Inside Unmanned Systems’ Vicki Speed recently posted an in-depth article titled “Building Enthusiasm for Construction Robotics” on the use of robots and unmanned (guess we will have “unwomanned” bots and drones soon as well in the new PC world we live in) robots in the construction Industry.
Speed talks about the use of robots in three areas today. First, robots have been used to “tear ‘em down” in the demolition of existing structures, in military threats, and in areas of the world where natural disasters have created dangerous conditions for humans, for over a decade much to our advantage. She points out that, “Omer Haciomeroglu, a student at Sweden’s Umea Institute of Design recently designed a concept model for a highly energy efficient, robotic demolition system, called the ERO Concrete Recycling Robot. The ERO system would automate building demolition, as well as building material reclamation and waste disposal.”

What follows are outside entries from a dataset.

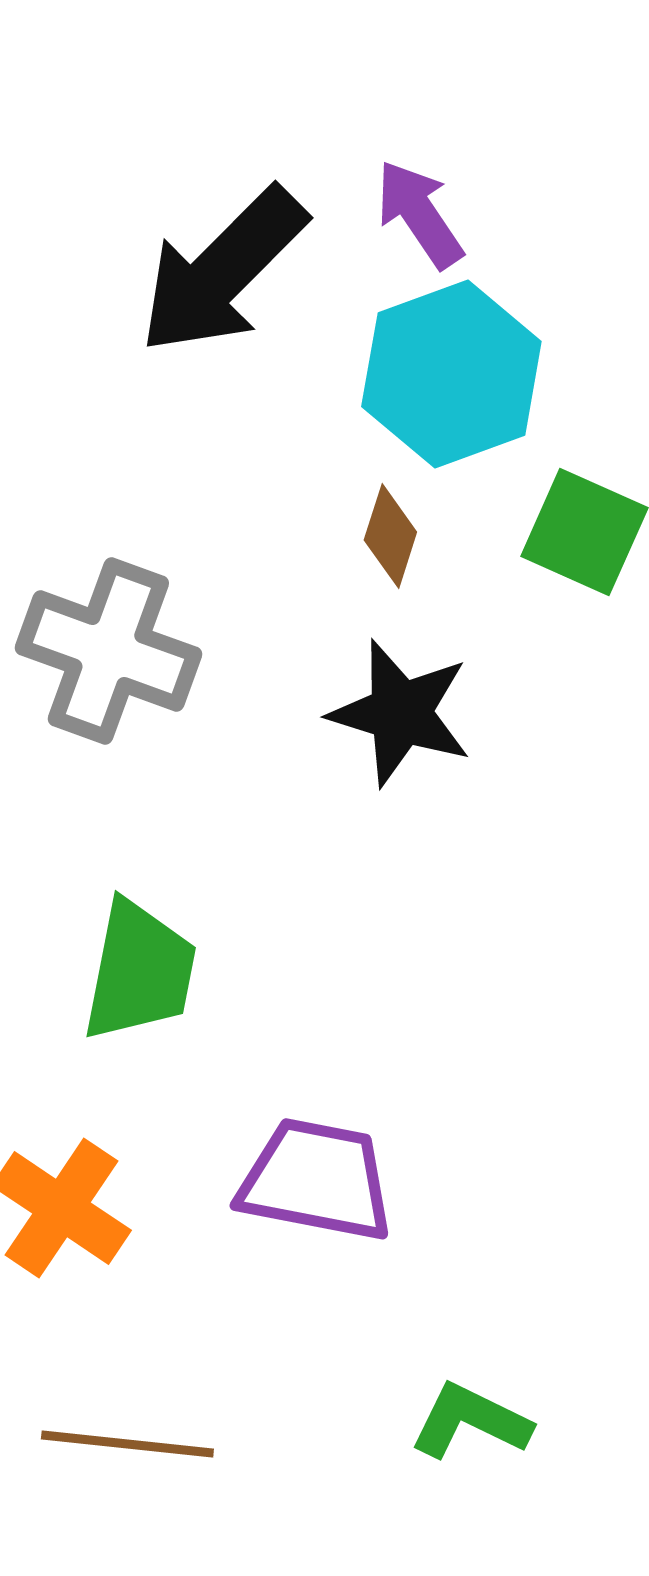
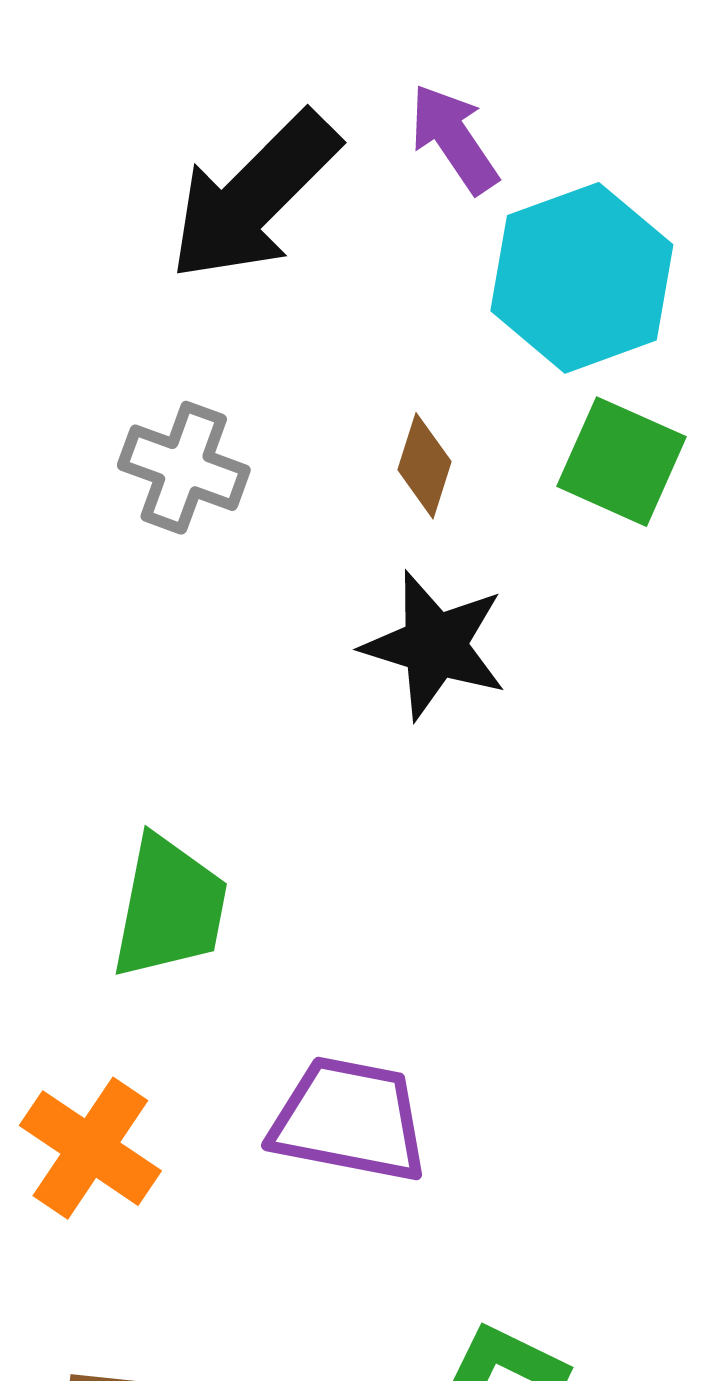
cyan hexagon: (451, 374) -> (582, 278), moved
gray cross: (108, 651) -> (184, 468), moved, size x0.7

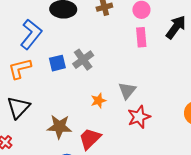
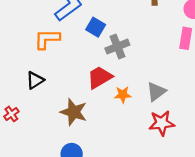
blue square: (57, 63) -> (96, 27), moved, turned 30
black triangle: (18, 107) -> (35, 80), size x0.7
red trapezoid: (90, 139) -> (100, 77), moved

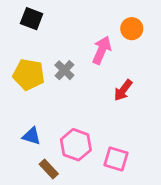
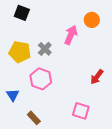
red arrow: (123, 90) -> (97, 77), moved
blue triangle: (32, 136) -> (13, 95), moved, turned 40
pink hexagon: (76, 145) -> (41, 79), moved

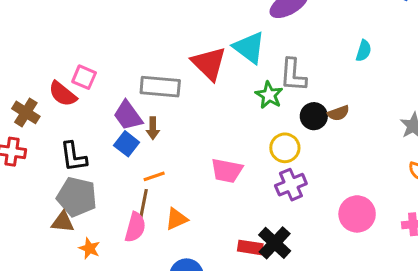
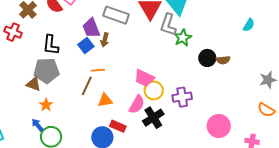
gray L-shape: (293, 75) -> (168, 25), moved
yellow circle: (285, 148) -> (154, 90), moved
gray pentagon: (77, 197) -> (46, 71), turned -30
pink semicircle: (135, 227) -> (137, 104), moved
black cross: (275, 243) -> (153, 118), moved
red rectangle: (250, 247) -> (118, 126), moved

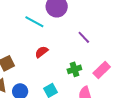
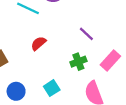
purple line: (84, 37) -> (86, 34), moved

I guess we could call that one the “chew it up and spit it out” model for robotic demolition?
What about build’em up robots? Speed writes:
The Semi-Automated Masonry (SAM) system from Construction Robotics is a bricklaying robot designed to work alongside a mason.” As SAM lifts and places the bricks, the mason focuses on site setup, tooling joints and finishing/quality control. SAM can lay roughly 230 bricks an hour and can handle brick sizes from modular to utility. In late 2014, a masonry contractor tested SAM on a barracks construction project at Fort Lee. The firm expects to produce a limited release of three SAM systems this year.
Similarly, the Future Cities Laboratory (FCL) of the Singapore-ETH Centre, in collaboration with its partner, ROB Technologies AG, is developing a robotic tiling machine. The robotic tiling machine prototype was tested by the Housing Development Board of Singapore at a public housing project construction site. A spokesperson for the Future Cities Laboratory believes the commercial version of the robotic tiling machine will be able to deliver an up to four-fold increase in productivity. A semi-autonomous robotic tiling machine is expected by the end of 2015.

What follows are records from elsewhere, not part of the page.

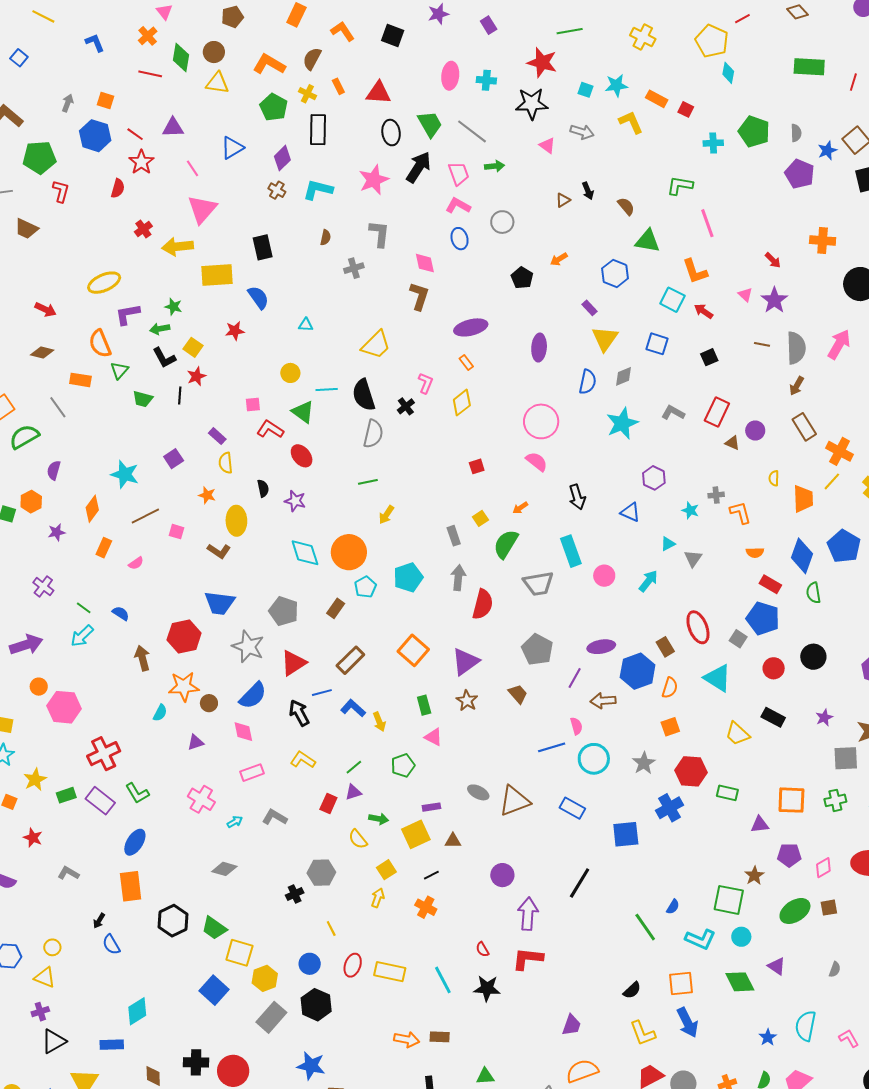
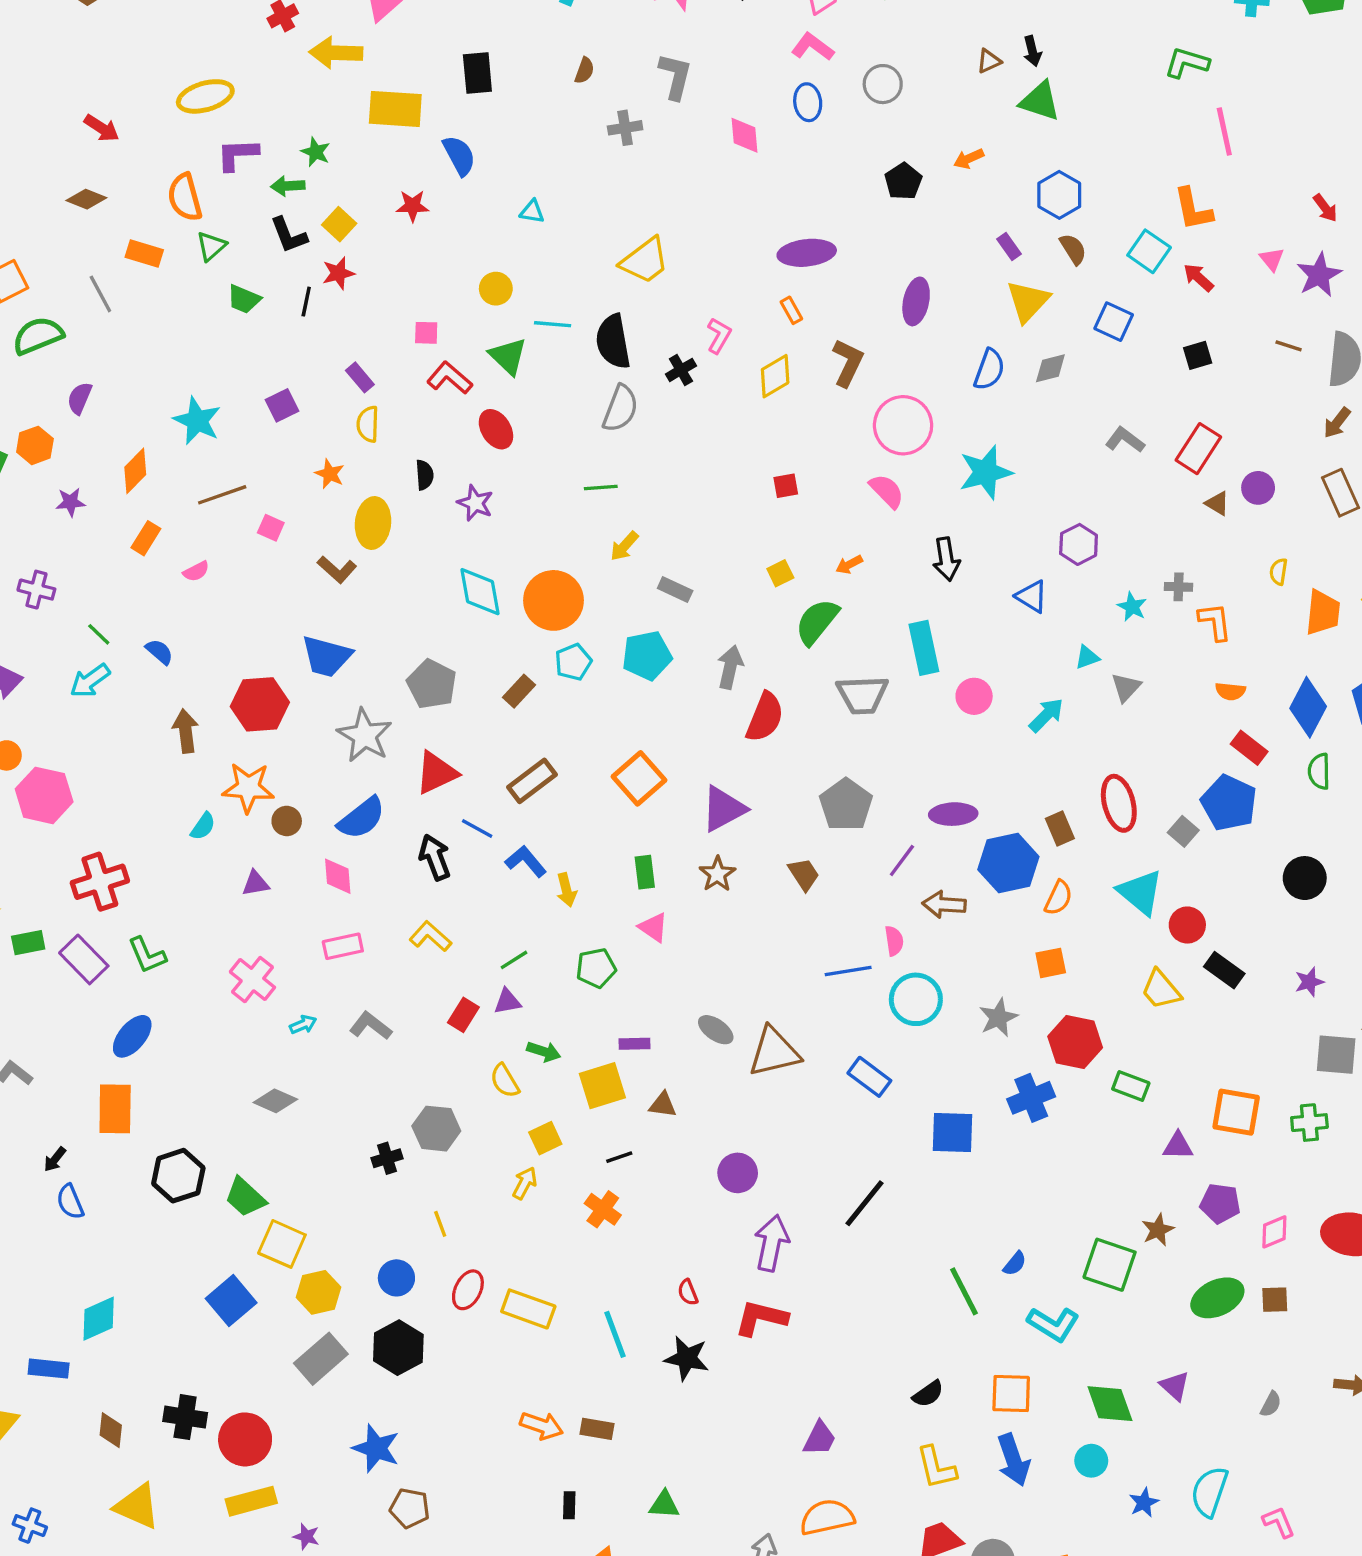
brown semicircle: (626, 206) -> (1073, 249), moved
green triangle: (648, 241) -> (1040, 101), moved
brown L-shape: (419, 296) -> (848, 363), moved
cyan star: (622, 423) -> (985, 472), moved
gray rectangle: (454, 536) -> (675, 589), moved, turned -54
purple cross: (43, 586) -> (36, 590), turned -30
red circle: (774, 668) -> (1187, 925), moved
blue line: (322, 693) -> (477, 828), turned 36
cyan circle: (741, 937) -> (1091, 1461), moved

So, that is chew’em up and spit’em out, bricklaying, and tiling robots. What else?
We have heard about the bionic worker assisted suits that will further reduce the wear and tear on human workers. Whether mechanical or robotic, these new devices will ease some of the burden on our workforce, and where we do not have enough workers, we will be using robots to fill in the gaps, both figuratively and literally in the construction industry.
I recently read about a team at MIT that has developed a team of robots who can build block walls. Just last week, I read about a robot that can create smaller robots that can do specific tasks, gather information from each of the prototypes, and then incorporate those characteristics into the next gen of similar robots. I don’t think that most of us in the industry who are “nose down” involved with bidding and building new or “reno” projects have any idea what is headed our way in the form of new designs, new structures, and new technologies to build those new buildings.
Remember that AGC has told us that by 2030 we will need to replace every building standing today and accommodate a doubling of the capacity. The new technologies can help or hinder us in that process. Our smarter colleagues, and even the government, will be on the leading or “bleeding” edge of the change.
What are you doing on your jobsite to accommodate the change? Most of us still can’t tell you the inspectors who are working on our projects on any given day. Slow to adapt, super safe, and cautious are we. Something will have to change our approach or we will lag far behind: either to be run over or out run by the new technologies.